Has the defendant shown a defence raising triable issues? And what standard should the court employ in assessing the nature of the defence? In the Saudi Eagle, the Court of Appeal held that the defence raised should have a real prospect of success. However it was subsequently


held by again the Court of Appeal in DAY V RAC MOTORING SERVICES LTD 1999 1 All ER 1007 that this standard or test in the Saudi Eagles was perhaps too rigorous, whilst agreeing that the arguable case must carry some degree of conviction.

It is my view that the defence proffered by the defendants in this case raises an arguable case which carries some conviction sufficient for me to hold that it would only be fair for the judgment to be set aside and the matter tried on the merit. It is also my view that even applying the higher test in the Saudi Eagles the defence has some prospect of success if not for any other reason but for the fact that the defendants might succeed in perhaps reducing the quantum claimed by the plaintiff as contained in the judgment. Indeed it is not clear to me at this stage whether the defendant is entitled to the sum claimed which was calculated by him as his salary for the unexpired term of the contract. I note that the plaintiff did not claim for unlawful or wrongful termination.

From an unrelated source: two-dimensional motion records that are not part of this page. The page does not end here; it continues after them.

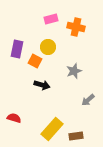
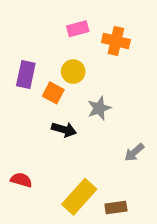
gray star: (74, 71) -> (99, 108), moved

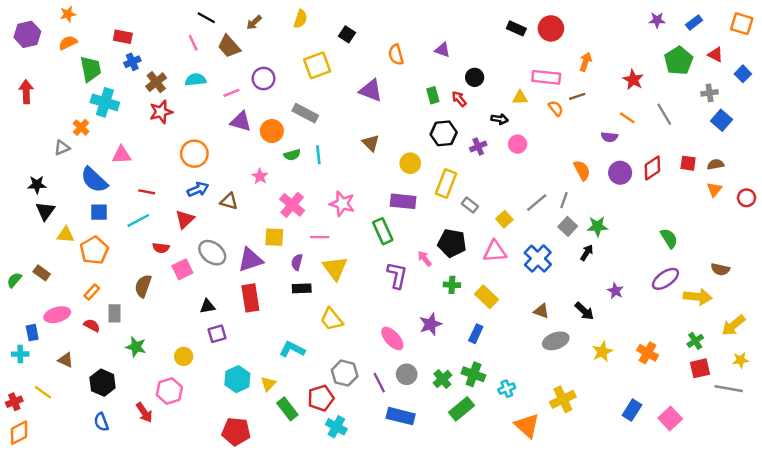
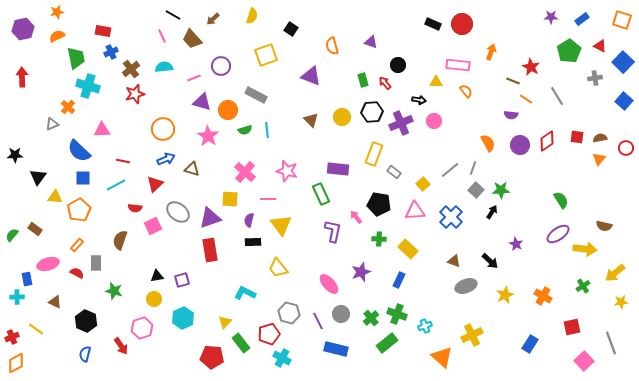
blue square: (743, 74) -> (623, 62), size x1.5
brown line: (577, 96) -> (513, 81), moved, turned 40
blue square: (721, 120) -> (624, 101), moved
purple cross: (478, 146) -> (401, 123), size x1.6
yellow circle: (410, 163) -> (342, 117), moved
pink star: (260, 176) -> (208, 136), moved, size x1.5
black star: (37, 185) -> (15, 155), moved
red circle: (747, 198) -> (626, 148), moved
black triangle: (207, 306) -> (157, 276), moved
red square: (700, 368) -> (572, 327), moved
cyan hexagon: (237, 379) -> (183, 318), moved
gray line: (729, 389) -> (611, 343), moved, turned 60
pink square: (670, 418) -> (584, 361), moved
blue semicircle: (101, 422) -> (85, 354), turned 35
red pentagon: (236, 432) -> (212, 357), moved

Perhaps he may argue that the defendants repudiated the contract and he merely accepted it and is insisting on payment of his benefits. It is not for me to speculate on all there submissions, suffice it to say that whilst they may not be a dispute as to the fact that the plaintiff is entitled to some sum, it is indeed arguable as to what amount he is actually entitled to recover. In the case of VANN VAWFORD cited earlier, the possibility of the defendant succeeding in reducing the amount of damages awarded in default weighed in the justices' mind in setting aside the default order.

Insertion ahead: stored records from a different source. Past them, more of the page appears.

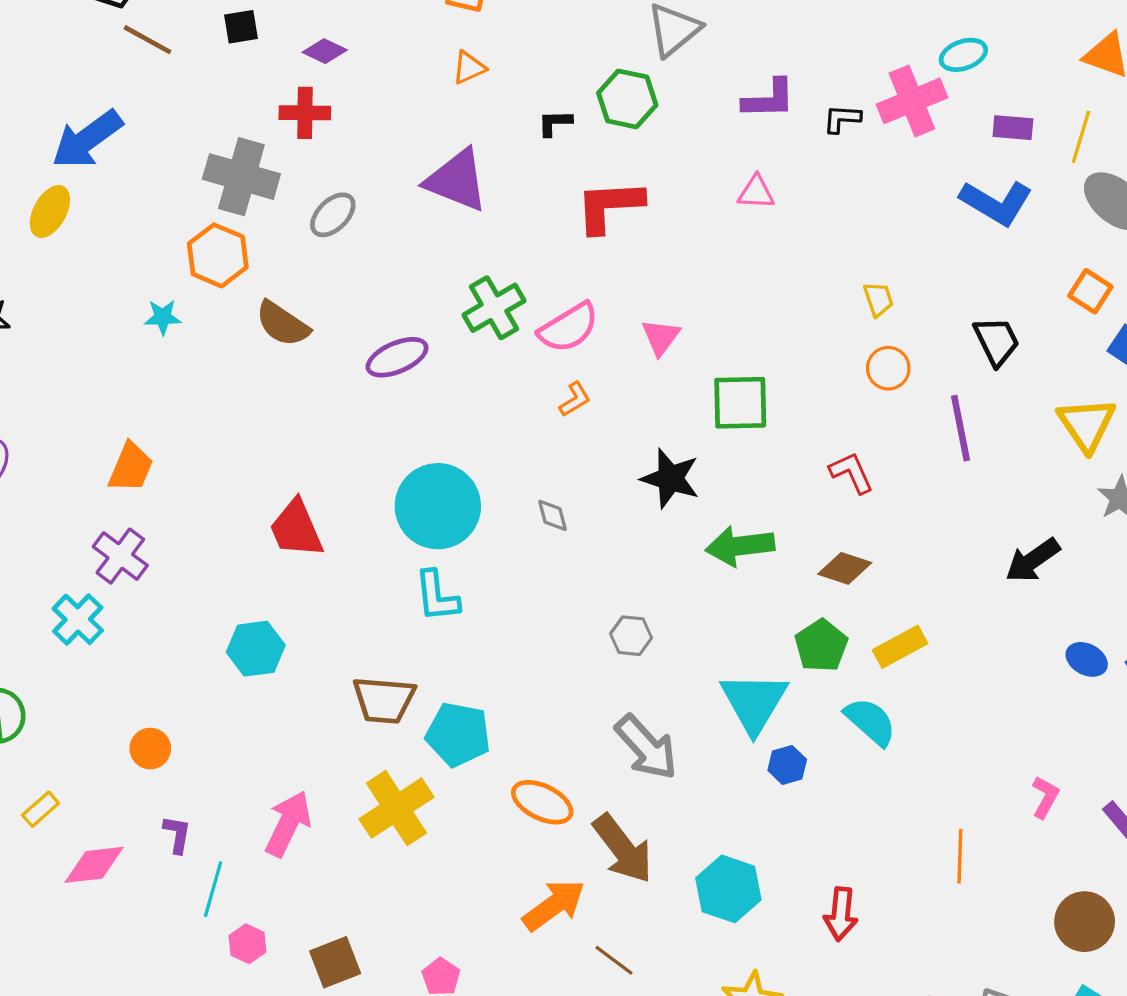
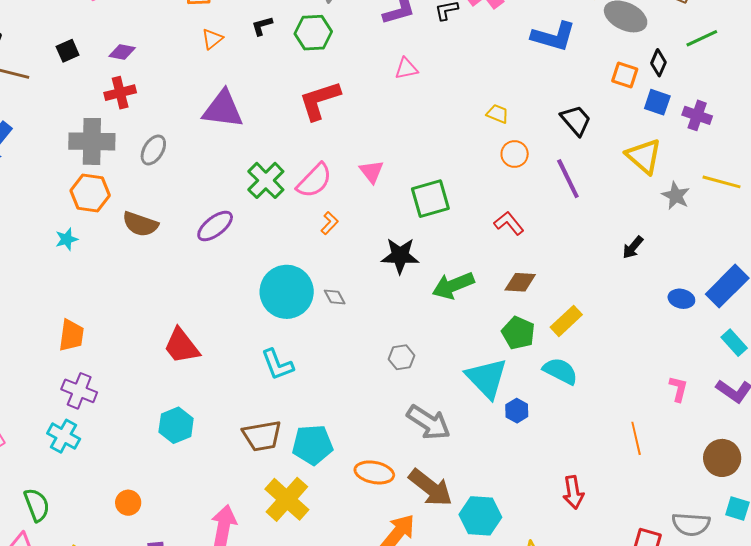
black L-shape: (555, 123) -> (262, 26), moved
yellow trapezoid: (878, 299) -> (498, 114), turned -35
cyan circle: (438, 506) -> (287, 292), moved
black arrow: (1033, 560) -> (633, 247), size x0.7
cyan hexagon: (728, 889) -> (480, 516), moved

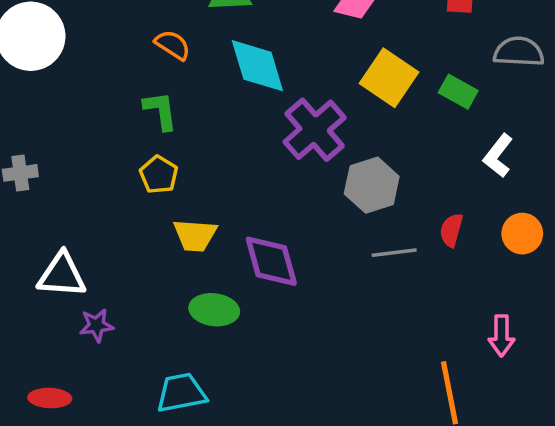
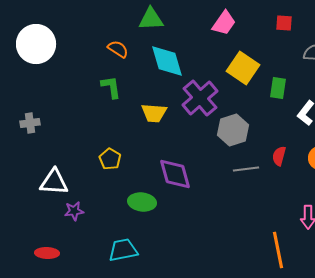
green rectangle: (458, 92) -> (278, 88), moved, turned 70
yellow pentagon: (159, 175) -> (110, 159), moved
yellow trapezoid: (195, 235) -> (154, 113), moved

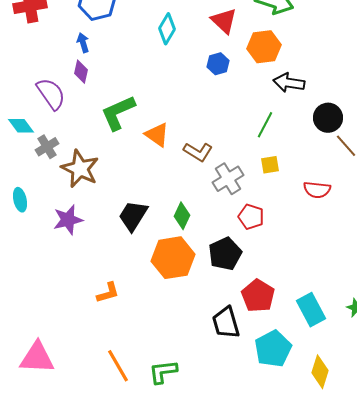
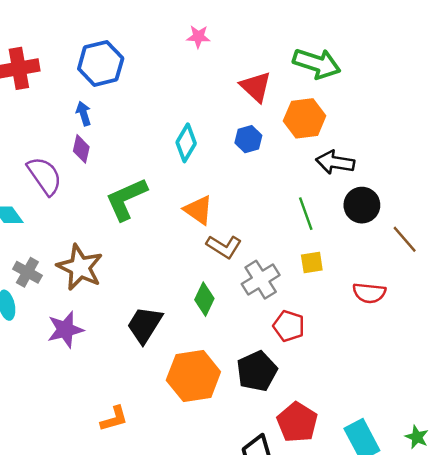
cyan diamond: (167, 29) -> (186, 143), moved
black circle: (328, 118) -> (362, 205), moved
green line: (265, 125) -> (306, 214), turned -48
orange triangle: (157, 135) -> (198, 210), moved
gray cross: (47, 147) -> (27, 272), moved, turned -30
green diamond: (182, 216) -> (204, 299), moved

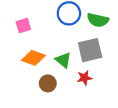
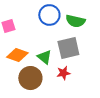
brown circle: (48, 83) -> (30, 78), size x1.5

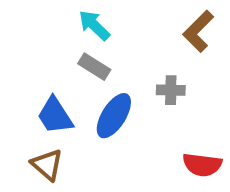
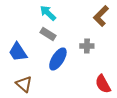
blue trapezoid: (55, 116) -> (18, 52), moved
red semicircle: (202, 165) -> (103, 84), turned 54

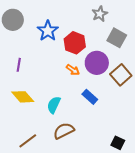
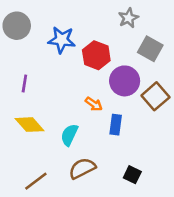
blue star: (48, 31) -> (62, 40), turned -30
orange arrow: (73, 70) -> (94, 104), moved
blue rectangle: (90, 97) -> (116, 125), turned 56
black square: (118, 143) -> (132, 175), moved

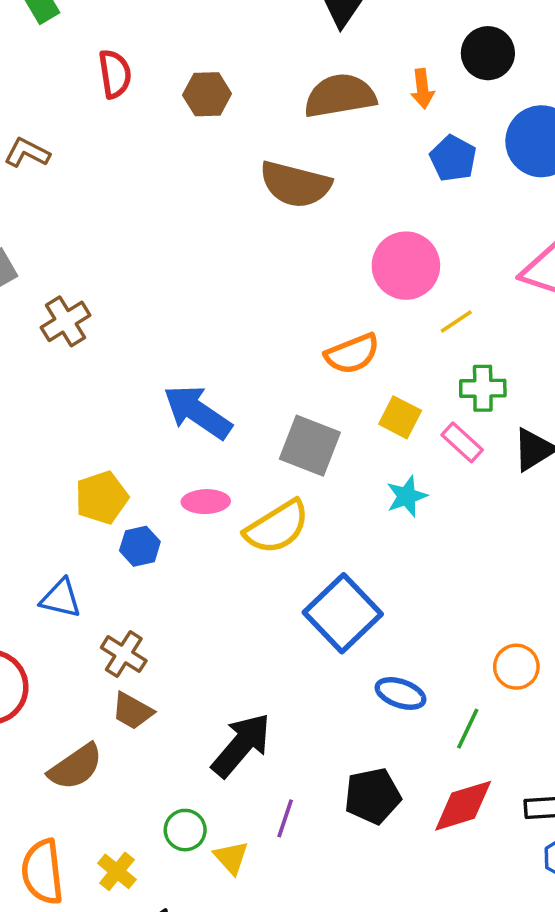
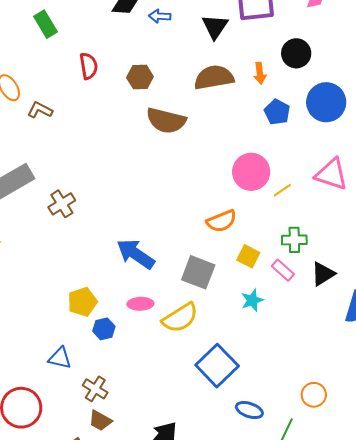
brown semicircle: (295, 184) -> (166, 121), moved
yellow line: (456, 321) -> (282, 190), moved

Also the nature of the contract between the plaintiff and the defendants is another contentious issue. Counsel for the plaintiff relied on the case of OLANIYAN VS UNILAG.(2004) 15 WRN 44This case no doubt would be extremely useful in dealing with the issues raised in the present case. One issue however which it does not answer (or resolve), and which arises in this case is whether the plaintiff is entitled to the total salary he would have received for the unexpired term of the contract. What I understand from this case in this regard is that in situations where a person's contract is terminated (on repudiated as the case may be) in circumstances such as this case i.e. where the plaintiff is suggesting that the provisions of the act were not followed, then he may elected whether to reject the termination as unlawful or accept it and sue for damages. These comments appear to have been part of the dictum of the justices in the OLANIYAN case. [See also the case of GUTON Vs LONDON BOROUGH OF RICHMOND UPON THAMES (1980) 3 ALL ER 577]


The main issue in the OLANIYAN case, however, appears to be the legality or otherwise of the termination of the services of the appellants.

I note that the defendants in their counterclaim are seeking a declaration that the Plaintiff's appointment was determined by the president under section 5 of the National Telecommunications Act No. 9 of 2006 and was therefore not a fixed term contract but one held at the pleasure of the President. This is an issue dealt with in the OLANIYA N case. This declaration sought may or may not necessarily affect the quantum of the amount recoverable by the plaintiff and/or how the same may be calculated.

These are all serious issues that fortified my view that the defendants have raised an arguable case carrying some degree of conviction.

In the light of the above, whilst punishing the defendants in costs for allowing judgment to be entered in default, I shall however permit them to come and defend the action on the merits and I believe in all the circumstances of this case that it is the just thing to do. I therefore make the following orders:

1. The judgment in default of defence herein dated 17th October 2008 is hereby set aside.

2. The defendants shall within three days of this Order file and serve on the Plaintiff their defence and counterclaim.

3. The cost of this application assessed at Le 2million shall be borne by the Defendants.